*** Opening of DATA RECORDS ***
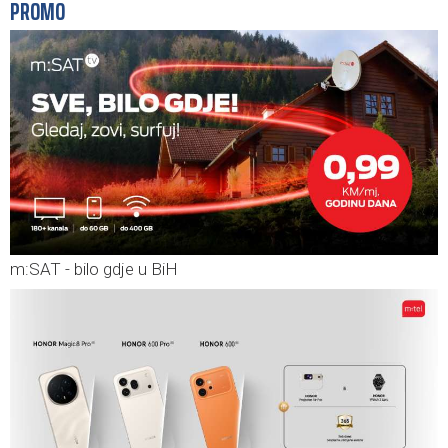
PROMO
m:SAT - bilo gdje u BiH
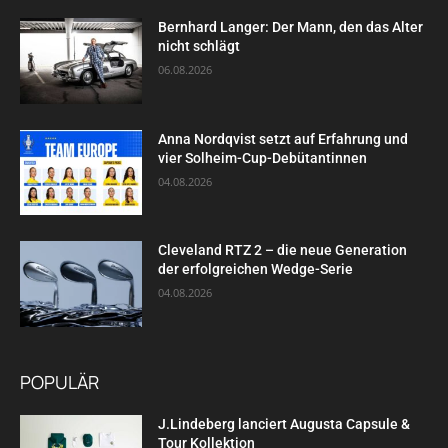
Bernhard Langer: Der Mann, den das Alter
nicht schlägt
06.08.2026
Anna Nordqvist setzt auf Erfahrung und
vier Solheim-Cup-Debütantinnen
04.08.2026
Cleveland RTZ 2 – die neue Generation
der erfolgreichen Wedge-Serie
04.08.2026
POPULÄR
J.Lindeberg lanciert Augusta Capsule &
Tour Kollektion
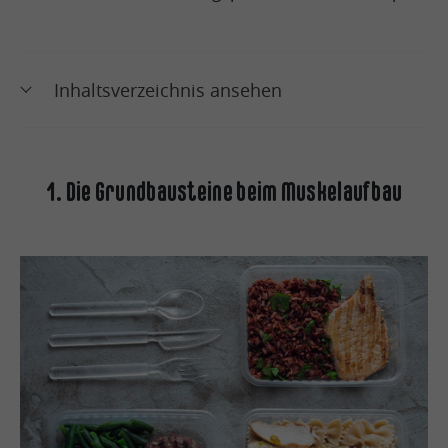
Inhaltsverzeichnis ansehen
1. Die Grundbausteine beim Muskelaufbau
*** Close of DATA RECORDS ***
Your answer must be an exact transcription of the records above, minus the pictures.

## [ANSWER TO THIS EXERCISE]
PROMO
m:SAT - bilo gdje u BiH
Bernhard Langer: Der Mann, den das Alter
nicht schlägt
06.08.2026
Anna Nordqvist setzt auf Erfahrung und
vier Solheim-Cup-Debütantinnen
04.08.2026
Cleveland RTZ 2 – die neue Generation
der erfolgreichen Wedge-Serie
04.08.2026
POPULÄR
J.Lindeberg lanciert Augusta Capsule &
Tour Kollektion
Inhaltsverzeichnis ansehen
1. Die Grundbausteine beim Muskelaufbau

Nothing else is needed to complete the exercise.